Aquello resultaba altamente sospechoso, porque, al final, la mayor parte de aquellos neo moralistas acababan preconizando una mayor intervención del gobierno, como si los políticos y los administradores poseyeran una clave moral de la que los demás carecíamos, y sólo una mayor intervención gubernamental y administrativa nos pudiera rescatar de nuestros pecaminosos desvaríos.
Así era como los sermones acababan exaltando al difunto Keynes, y como Keynes, tan celebrado en su milagrosa resurrección, vino a avalar otra vez políticas socialistas que consiguieron el respaldo de todos los partidos. El resultado era de prever. Sin haber salido de la crisis primera, nos han metido en otra aún más profunda de la que nadie sabe cómo salir porque nadie sabe de dónde sacar el dinero que se requiere para pagar las fantasías morales de aquellos neokeynesianos enfebrecidos.
Entre las consecuencias colaterales de la deriva está el descrédito completo de los políticos.

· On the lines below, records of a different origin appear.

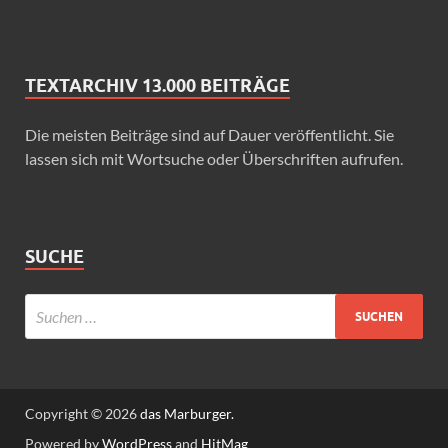
TEXTARCHIV 13.000 BEITRÄGE
Die meisten Beiträge sind auf Dauer veröffentlicht. Sie
lassen sich mit Wortsuche oder Überschriften aufrufen.
SUCHE
Copyright © 2026
das Marburger.
Powered by
WordPress
and
HitMag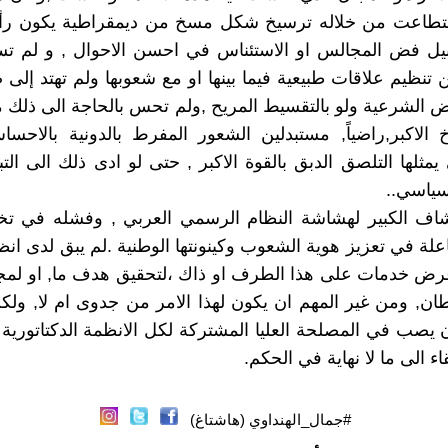
تطاعت من خلاله ترسيخ شكل مسخ من ديمقراطية يكون ر
بيل فض المجالس او الاستئناس في احسن الاحوال , و لم تس
ن تنظيم علاقات طبيعية فيما بينها او مع شعوبها ولم تهتد إلى
الشرعية ولو بالتقسيط المريح ,ولم تحس بالحاجة الى ذلك م
اخ الاكبر,راضياً, مستبدلين الشعور المفرط بالدونية بالاحس
 يمثلها التلصق الدبق بالقوة الاكبر , حتى لو ادى ذلك الى التب
سياسي..
شاف الكبير لهشاشة النظام الرسمي العربي , وفشله في تخل
لة في تعزيز هوية الشعوب وكينونتها الوطنية .لم يبق لدى ان
 عرض خدمات على هذا الطرف او ذاك ،لتحقيق هدف ما, او لمج
ن, ومن غير المهم ان يكون لهذا الامر من جدوى ام لا, ول
 يصب في المصلحة العليا المشتركة لكل الانظمة الدكتاتورية 
قاء الى ما لا نهاية في الحكم.
#جمال_الهنداوي (هاشتاغ)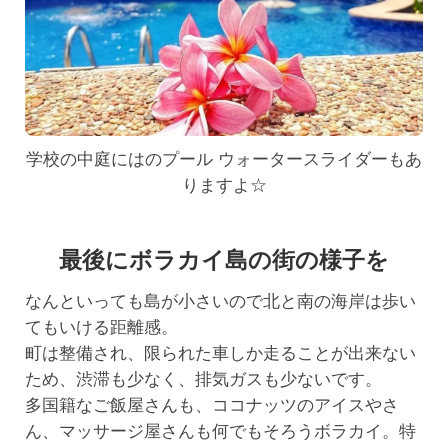
学校の中庭にはのプール ウォータースライダーもあ
りますよ☆
最後にボラカイ島の街の様子を
なんといっても島が小さいので北と南の海岸は歩い
てもいける距離感。
町は整備され、限られた車しか走ることが出来ない
ため、渋滞も少なく、排気ガスも少ないです。
多国籍なご飯屋さんも、ココナッツのアイスやさ
ん、マッサージ屋さんも何でもそろうボラカイ。特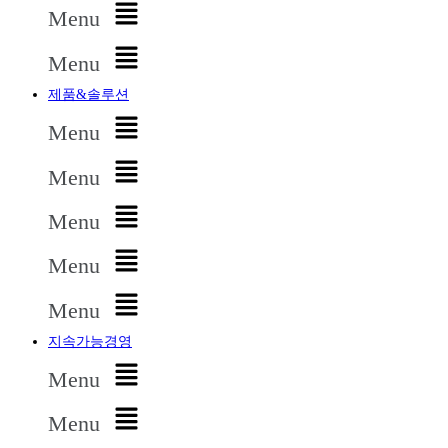
Menu
Menu
제품&솔루션
Menu
Menu
Menu
Menu
Menu
지속가능경영
Menu
Menu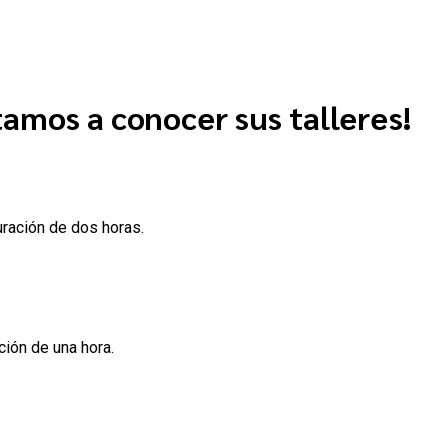
tamos a conocer sus talleres!
uración de dos horas.
ción de una hora.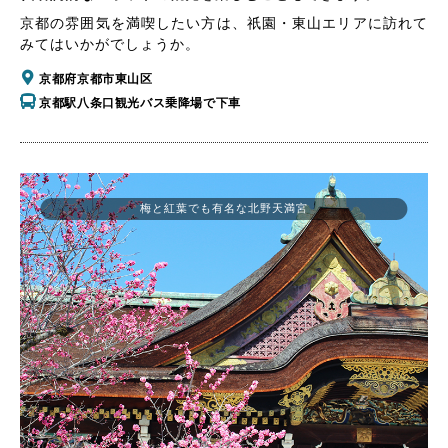
京都の雰囲気を満喫したい方は、祇園・東山エリアに訪れて
みてはいかがでしょうか。
京都府京都市東山区
京都駅八条口観光バス乗降場で下車
梅と紅葉でも有名な北野天満宮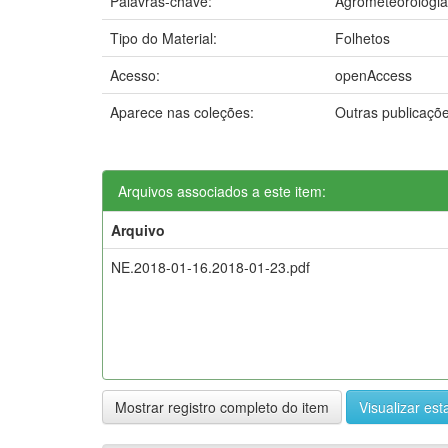
Palavras-chave:
Agrometeorologia
Tipo do Material:
Folhetos
Acesso:
openAccess
Aparece nas coleções:
Outras publicaçõ
Arquivos associados a este item:
Arquivo
NE.2018-01-16.2018-01-23.pdf
Mostrar registro completo do item
Visualizar esta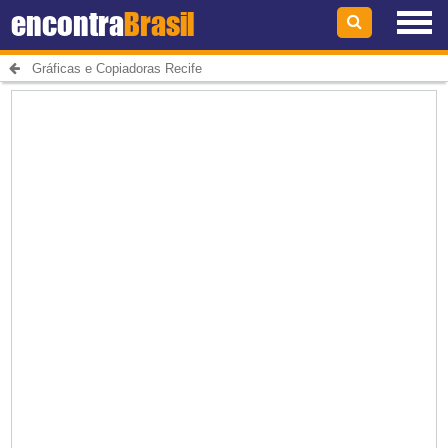
encontra
Brasil
Gráficas e Copiadoras Recife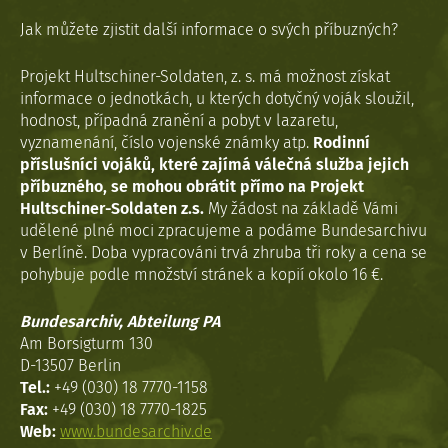
Jak můžete zjistit další informace o svých příbuzných?
Projekt Hultschiner-Soldaten, z. s. má možnost získat
informace o jednotkách, u kterých dotyčný voják sloužil,
hodnost, případná zranění a pobyt v lazaretu,
vyznamenání, číslo vojenské známky atp.
Rodinní
příslušníci vojáků, které zajímá válečná služba jejich
příbuzného, se mohou obrátit přímo na Projekt
Hultschiner-Soldaten z.s.
My žádost na základě Vámi
udělené plné moci zpracujeme a podáme Bundesarchivu
v Berlíně. Doba vypracováni trvá zhruba tři roky a cena se
pohybuje podle množství stránek a kopií okolo 16 €.
Bundesarchiv, Abteilung PA
Am Borsigturm 130
D-13507 Berlin
Tel.:
+49 (030) 18 7770-1158
Fax:
+49 (030) 18 7770-1825
Web:
www.bundesarchiv.de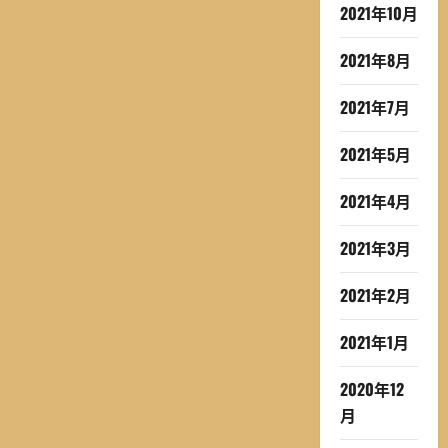
2021年10月
2021年8月
2021年7月
2021年5月
2021年4月
2021年3月
2021年2月
2021年1月
2020年12
月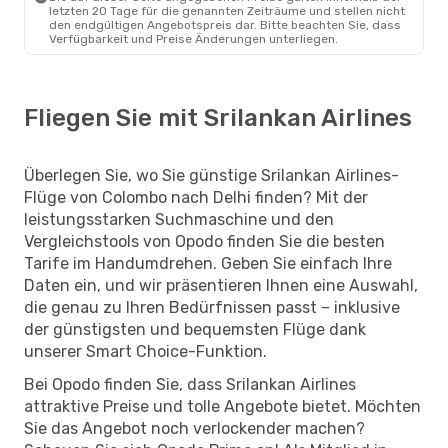
letzten 20 Tage für die genannten Zeiträume und stellen nicht
den endgültigen Angebotspreis dar. Bitte beachten Sie, dass
Verfügbarkeit und Preise Änderungen unterliegen.
Fliegen Sie mit Srilankan Airlines
Überlegen Sie, wo Sie günstige Srilankan Airlines-
Flüge von Colombo nach Delhi finden? Mit der
leistungsstarken Suchmaschine und den
Vergleichstools von Opodo finden Sie die besten
Tarife im Handumdrehen. Geben Sie einfach Ihre
Daten ein, und wir präsentieren Ihnen eine Auswahl,
die genau zu Ihren Bedürfnissen passt – inklusive
der günstigsten und bequemsten Flüge dank
unserer Smart Choice-Funktion.
Bei Opodo finden Sie, dass Srilankan Airlines
attraktive Preise und tolle Angebote bietet. Möchten
Sie das Angebot noch verlockender machen?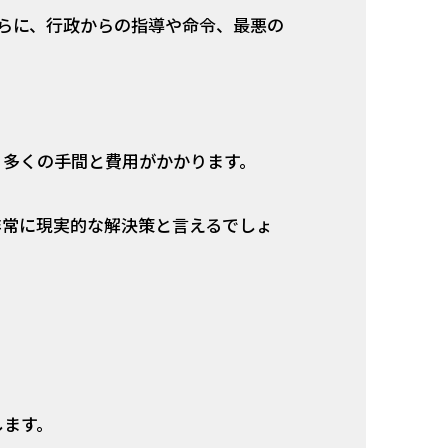
らに、行政からの指導や命令、最悪の
、多くの手間と費用がかかります。
非常に現実的な解決策と言えるでしょ
します。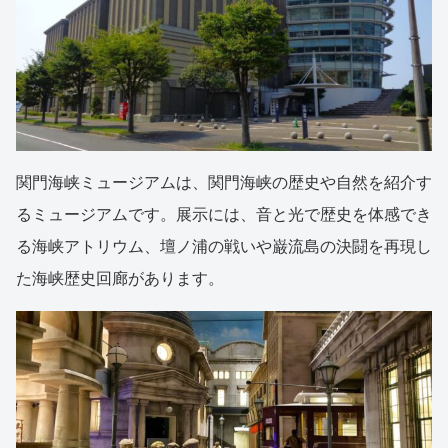
関門海峡ミュージアムは、関門海峡の歴史や自然を紹介す
るミュージアムです。展示には、音と光で歴史を体感でき
る海峡アトリウム、壇ノ浦の戦いや巌流島の決闘を再現し
た海峡歴史回廊があります。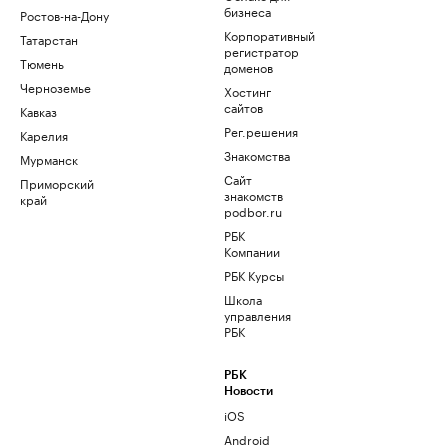
бизнеса
Ростов-на-Дону
Корпоративный
Татарстан
регистратор
Тюмень
доменов
Черноземье
Хостинг
сайтов
Кавказ
Рег.решения
Карелия
Знакомства
Мурманск
Сайт
Приморский
знакомств
край
podbor.ru
РБК
Компании
РБК Курсы
Школа
управления
РБК
РБК
Новости
iOS
Android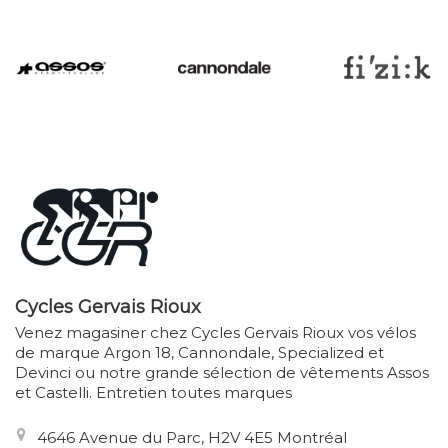
Cycles Gervais Rioux
Venez magasiner chez Cycles Gervais Rioux vos vélos
de marque Argon 18, Cannondale, Specialized et
Devinci ou notre grande sélection de vêtements Assos
et Castelli. Entretien toutes marques
4646 Avenue du Parc, H2V 4E5 Montréal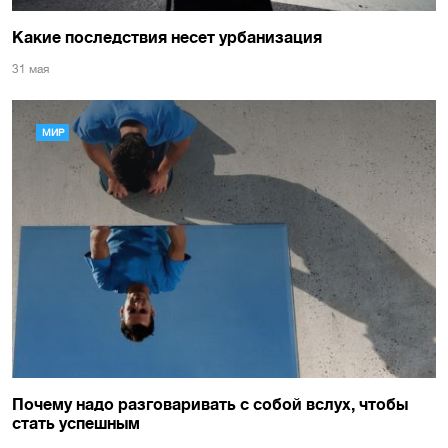
Какие последствия несет урбанизация
31 мая
МИР
Почему надо разговаривать с собой вслух, чтобы
стать успешным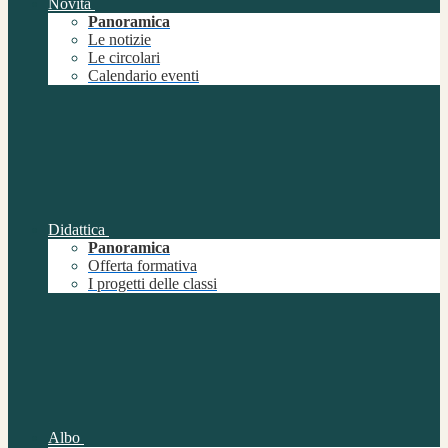
Novità
Panoramica
Le notizie
Le circolari
Calendario eventi
Didattica
Panoramica
Offerta formativa
I progetti delle classi
Albo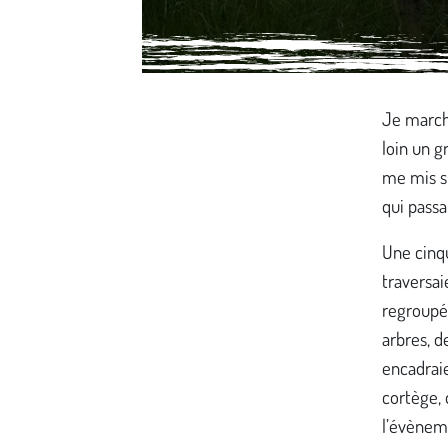
Média secondaire
Je marcha
loin un g
me mis su
qui passa
Une cinq
traversai
regroupés
arbres, d
encadraie
cortège, 
l’évènem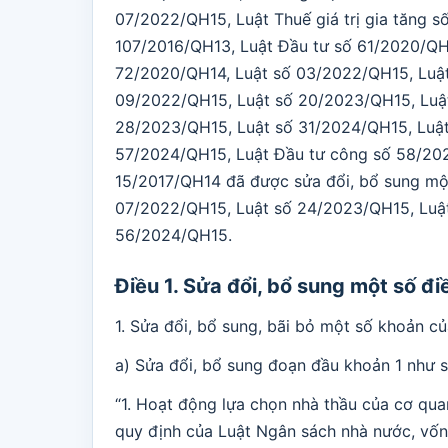
07/2022/QH15, Luật Thuế giá trị gia tăng 
107/2016/QH13, Luật Đầu tư số 61/2020/QH1
72/2020/QH14, Luật số 03/2022/QH15, Luậ
09/2022/QH15, Luật số 20/2023/QH15, Luậ
28/2023/QH15, Luật số 31/2024/QH15, Luậ
57/2024/QH15, Luật Đầu tư công số 58/2024
15/2017/QH14 đã được sửa đổi, bổ sung mộ
07/2022/QH15, Luật số 24/2023/QH15, Luậ
56/2024/QH15.
Điều 1. Sửa đổi, bổ sung một số đ
1. Sửa đổi, bổ sung, bãi bỏ một số khoản củ
a) Sửa đổi, bổ sung đoạn đầu khoản 1 như s
“1. Hoạt động lựa chọn nhà thầu của cơ qu
quy định của Luật Ngân sách nhà nước, vốn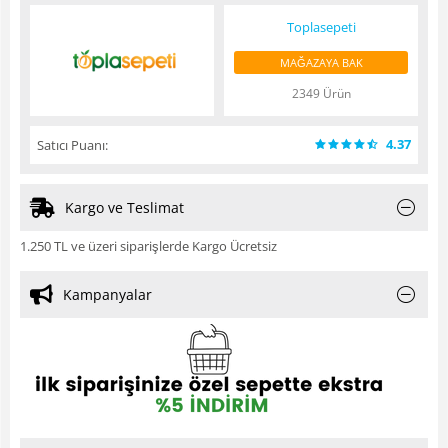
Toplasepeti
MAĞAZAYA BAK
2349 Ürün
4.37
Satıcı Puanı:
Kargo ve Teslimat
1.250 TL ve üzeri siparişlerde Kargo Ücretsiz
Kampanyalar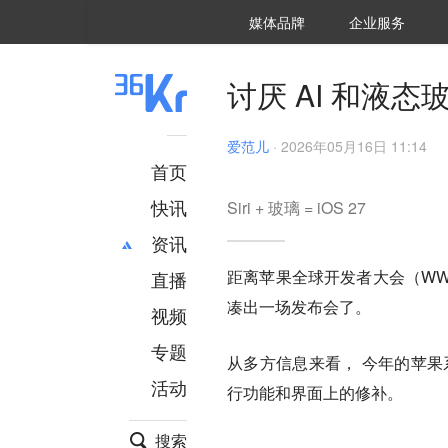
36氪Auto
数字时氪
企业号
未来消费
智能涌现
未来城市
启动Power on
媒体品牌
企业服务
企服点评
36氪出海
36氪研究院
潮生TIDE
36氪企服点评
36Kr研究院
36氪财经
职场bonus
36碳
后浪研究所
36Kr创新咨询
暗涌Waves
硬氪
氪睿研究院
讨厌 AI 和液态
爱范儿
·
2026年05月16日 11:14
首页
快讯
Siri + 玻璃 = iOS 27
资讯
距离苹果全球开发者大会（WWD
直播
最新
推荐
凑出一场发布会了。
创投
财经
视频
汽车
AI
专题
从多方信息来看， 今年的苹果系
科技
项目推荐
活动
专精特新
安徽
行功能和界面上的修补。
搜索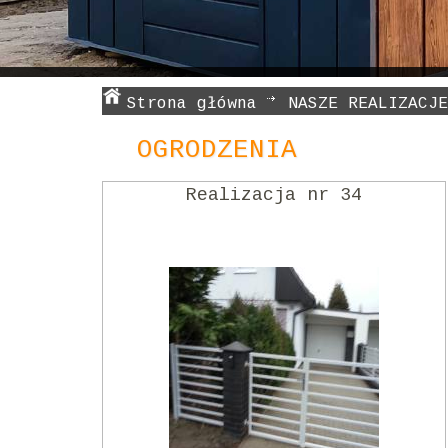
Strona główna
NASZE REALIZACJE
OGRODZENIA
Realizacja nr 34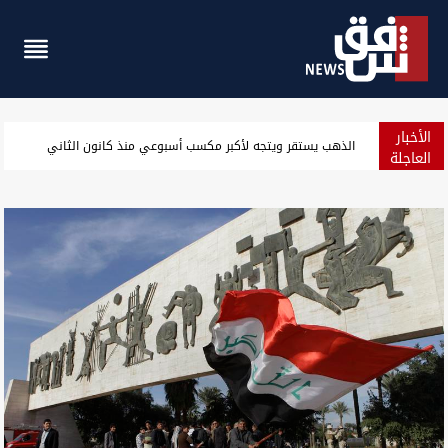
الأخبار
الحوثيون يقصفون مواقع في مدينة مأرب بالصواريخ والمسيّرات
العاجلة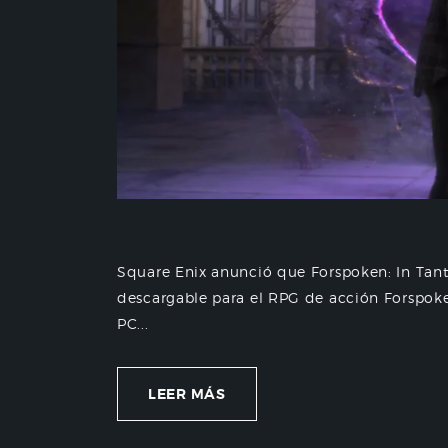
Square Enix anunció que Forspoken: In Tant
descargable para el RPG de acción Forspoken
PC...
LEER MÁS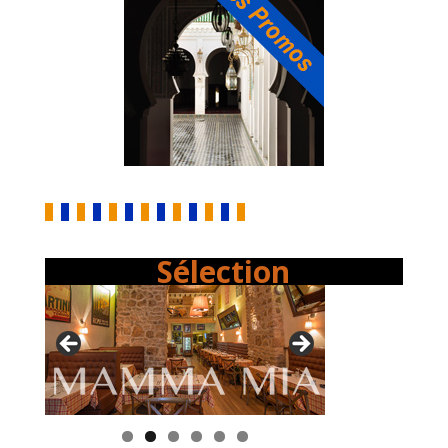
Sélection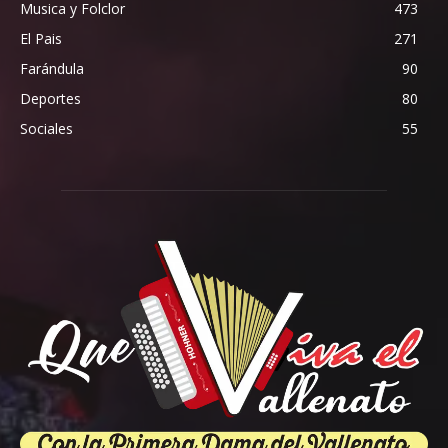
Musica y Folclor
473
El Pais
271
Farándula
90
Deportes
80
Sociales
55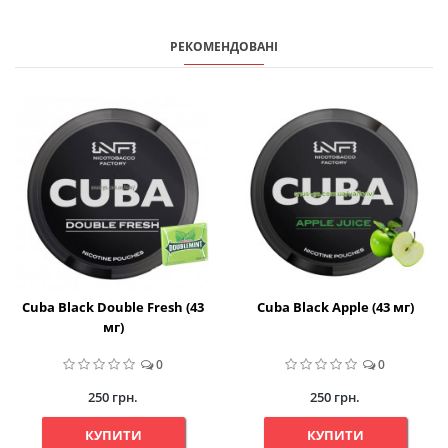
РЕКОМЕНДОВАНІ
Cuba Black Double Fresh (43
Cuba Black Apple (43 мг)
мг)
0
0
250 грн.
250 грн.
КУПИТИ
КУПИТИ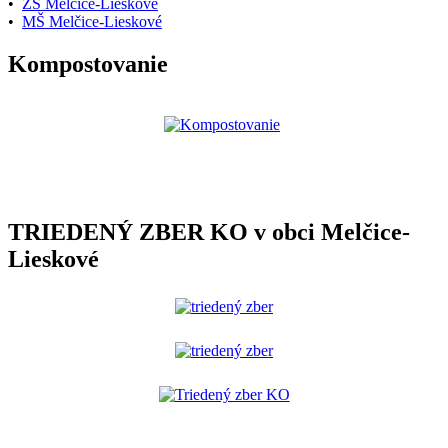
•
ZŠ Melčice-Lieskové
•
MŠ Melčice-Lieskové
Kompostovanie
TRIEDENÝ ZBER KO v obci Melčice-
Lieskové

Cuanto más se envolvieron en el lenguaje de la moral para justificar su nuevo poder, menos credibilidad tienen ahora. Aún les queda algo de la ficción de lo "público" que en la práctica, como en todas las economías socialistas, es al mismo tiempo patrimonio de las oligarquías y un recurso cada vez más precario por la ineficacia del sistema económico. Les queda, en otras palabras, la inercia de la costumbre, que al ritmo al que vamos parece que durará poco.
Y sin embargo, la crisis inacabable en la que nos encontramos es también una ocasión para volver a articular –en la medida de lo posible– el mundo de la acción política con el mundo de la moral. Hemos vivido en una ficción que se está desplomando ante nuestros ojos. Los gobiernos no pueden permitirse ya lo que hasta ahora se han permitido: ni los lujos para los políticos, ni los derroches culturales, ni actividades que se decían esenciales y eran pura y simple compra del electorado. Se ha terminado la fábula de los gobiernos todopoderosos, que tenían en su mano la solución de los problemas, la creación de derechos, la felicidad de sus súbditos.
También se han acabado algunas fantasías. Como es fácil de entender, sólo volverá a haber trabajo cuando aceptemos que tenemos que trabajar más... por bastante menos. Que los precios están disparatados. Que nuestra educación, nuestra salud y nuestras pensiones son responsabilidad nuestra, no de los políticos. Que los mileuristas no son seres explotados, sino personas que se ganan muy dignamente la vida, que los inmigrantes no han venido a España para que los españoles nos tumbemos a la bartola o que hay que estudiar para sacar un título, sea cual sea este.
La verdad es que no sé por qué se tiene tanto miedo a afrontar lo que tenemos por delante. ¿Tanto nos gusta vivir en la mentira? ¿Tan terrible es un mundo en el que asome un poco la realidad de las cosas?